The Canadian Consumer Initiative set the record straight and again condemned the protection of digital locks and the anti-circumvention provisions in the current bill. The letter goes on to say that, in the opinion of the initiative's members, the bill's provisions undermine Canadian consumer interests. I am not the one saying this; it is the Canadian Consumer Initiative, which is made up of four of Canada's largest consumer associations: the Consumers Council of Canada, the Public Interest Advocacy Centre, Option consommateurs and the Union des consommateurs.

When the Minister of Canadian Heritage and Official Languages confuses a chamber of commerce with a consumer advocacy group, we wonder where we are going with this sort of argument.
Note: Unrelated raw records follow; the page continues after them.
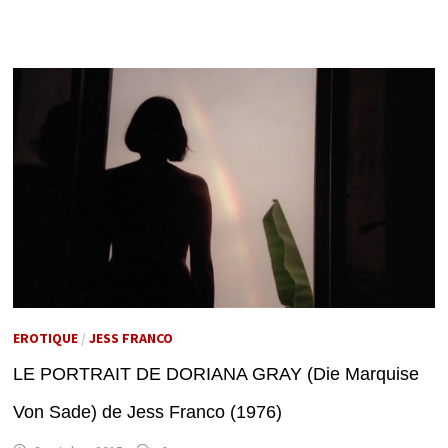
EROTIQUE
/
JESS FRANCO
LE PORTRAIT DE DORIANA GRAY (Die Marquise
Von Sade) de Jess Franco (1976)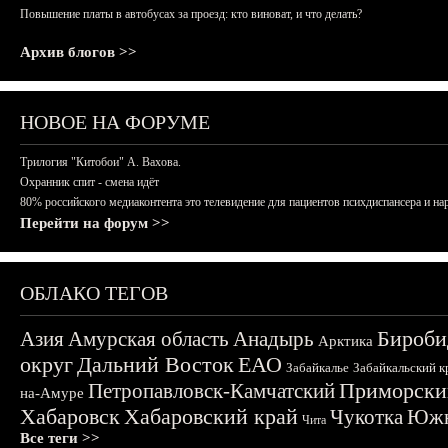
Повышение платы в автобусах за проезд: кто виноват, и что делать?
Архив блогов >>
НОВОЕ НА ФОРУМЕ
Трилогия "Китобои" А. Вахова.
Охранник спит - смена идёт
80% российского медиаконтента это телевидение для пациентов психдиспансера и на
Перейти на форум >>
ОБЛАКО ТЕГОВ
Бироби
Азия
Амурская область
Анадырь
Арктика
округ
Дальний Восток
ЕАО
Забайкалье
Забайкальский к
Приморски
Петропавловск-Камчатский
на-Амуре
Хабаровск
Хабаровский край
Чукотка
Южн
Чита
Все теги >>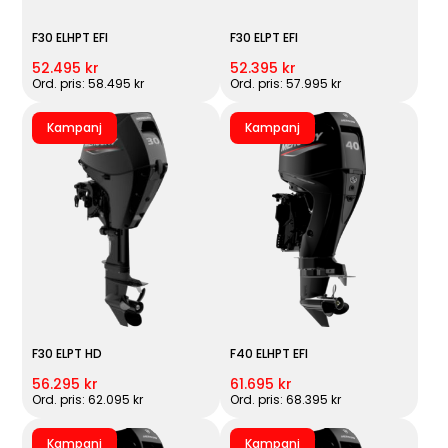
F30 ELHPT EFI
F30 ELPT EFI
52.495 kr
52.395 kr
Ord. pris: 58.495 kr
Ord. pris: 57.995 kr
Kampanj
Kampanj
F30 ELPT HD
F40 ELHPT EFI
56.295 kr
61.695 kr
Ord. pris: 62.095 kr
Ord. pris: 68.395 kr
Kampanj
Kampanj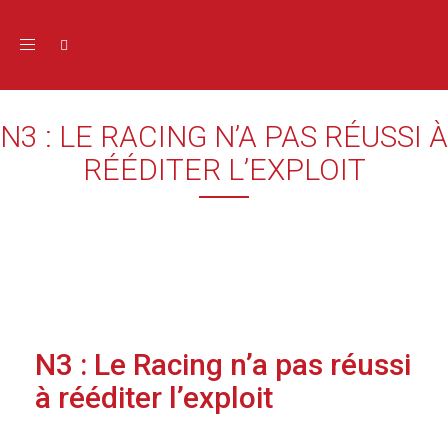
Toggle navigation
N3 : LE RACING N’A PAS RÉUSSI À
RÉÉDITER L’EXPLOIT
N3 : Le Racing n’a pas réussi
à rééditer l’exploit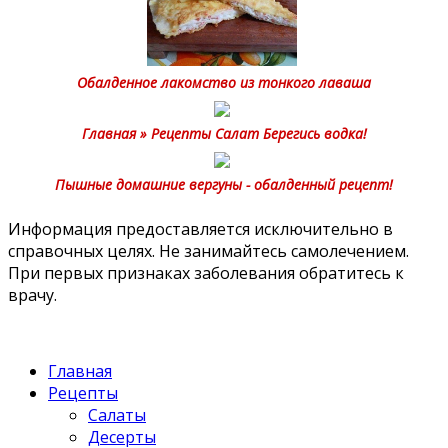
Обалденное лакомство из тонкого лаваша
Главная » Рецепты Салат Берегись водка!
Пышные домашние вергуны - обалденный рецепт!
Информация предоставляется исключительно в
справочных целях. Не занимайтесь самолечением.
При первых признаках заболевания обратитесь к
врачу.
Главная
Рецепты
Салаты
Десерты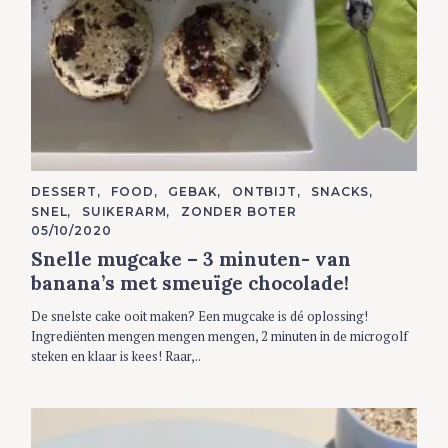
C
DESSERT
FOOD
GEBAK
ONTBIJT
SNACKS
A
SNEL
SUIKERARM
ZONDER BOTER
T
E
05/10/2020
G
Snelle mugcake – 3 minuten- van
O
R
banana’s met smeuïge chocolade!
I
E
S
De snelste cake ooit maken? Een mugcake is dé oplossing!
Ingrediënten mengen mengen mengen, 2 minuten in de microgolf
steken en klaar is kees! Raar,..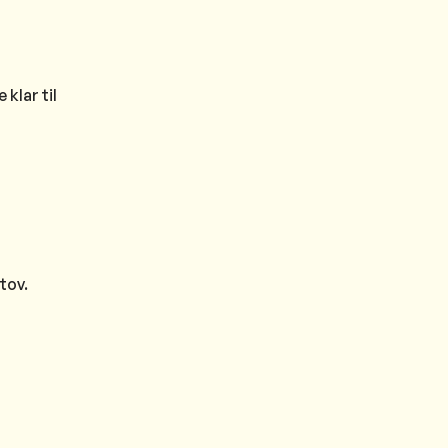
klar til
tov.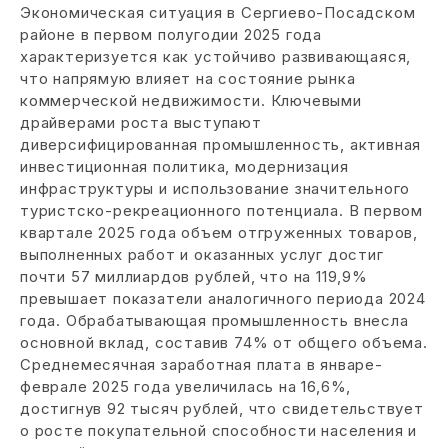
Экономическая ситуация в Сергиево-Посадском
районе в первом полугодии 2025 года
характеризуется как устойчиво развивающаяся,
что напрямую влияет на состояние рынка
коммерческой недвижимости. Ключевыми
драйверами роста выступают
диверсифицированная промышленность, активная
инвестиционная политика, модернизация
инфраструктуры и использование значительного
туристско-рекреационного потенциала. В первом
квартале 2025 года объем отгруженных товаров,
выполненных работ и оказанных услуг достиг
почти 57 миллиардов рублей, что на 119,9%
превышает показатели аналогичного периода 2024
года. Обрабатывающая промышленность внесла
основной вклад, составив 74% от общего объема.
Среднемесячная заработная плата в январе-
феврале 2025 года увеличилась на 16,6%,
достигнув 92 тысяч рублей, что свидетельствует
о росте покупательной способности населения и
We wonder whether it is really worthwhile talking to someone who does not know what he is talking about.

Today, the Association nationale des éditeurs de livres, ANEL, weighed in on this issue. It said that its board of directors had voted on a strong resolution against Bill C-32. According to ANEL, which is a Canada-wide association, new exceptions to fair use will deprive copyright holders of income they would normally receive. After examining all the provisions as a whole, in an attempt to anticipate the effects of the marketplace, the ANEL board of directors concluded that the bill would lead to the collapse of educational publishing, create serious difficulties for their collective and represent an obstacle to the development of its digital strategy. ANEL also concluded that it was a direct attack on traditional Quebec values of support for creators.

I would like to take a few moments to talk about AGAMM, which includes almost every big name in the Quebec music industry. This organization proposed that the minister have Internet service providers make a financial contribution consisting of a percentage of their sales revenues to music rights holders.

I do not have time to talk about ADISQ. I will let my colleague answer and come back to that.